Several studies have shown that HCC patients have large amounts of cfDNA being these associated with the degree of malignancy (poorer prognosis) and size of the tumor size[77,78]. Huang et al.[77] showed that plasma DNA detection was able to discriminate HCC from normal controls with 90.2% sensitivity and 90.3% specificity and AUC was 0.949 (95% CI) (measured by real-time quantitative PCR method).

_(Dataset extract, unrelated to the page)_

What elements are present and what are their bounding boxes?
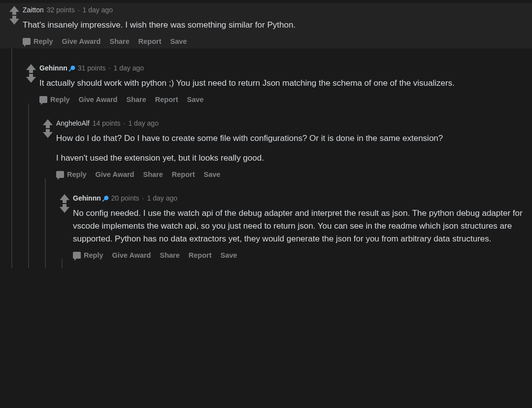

Moreover, plasma DNA and serum AFP revealed an elevated AUC of 0.974 with 95.1% sensitivity and 94.4% specificity in discriminating HCC from normal controls. Furthermore, the plasma DNA levels were positively associated with tumor size and vascular invasion (P = 0.012 and P = 0.035 respectively)[77]. However further studies are needed due to the controversial results related to the methodology used.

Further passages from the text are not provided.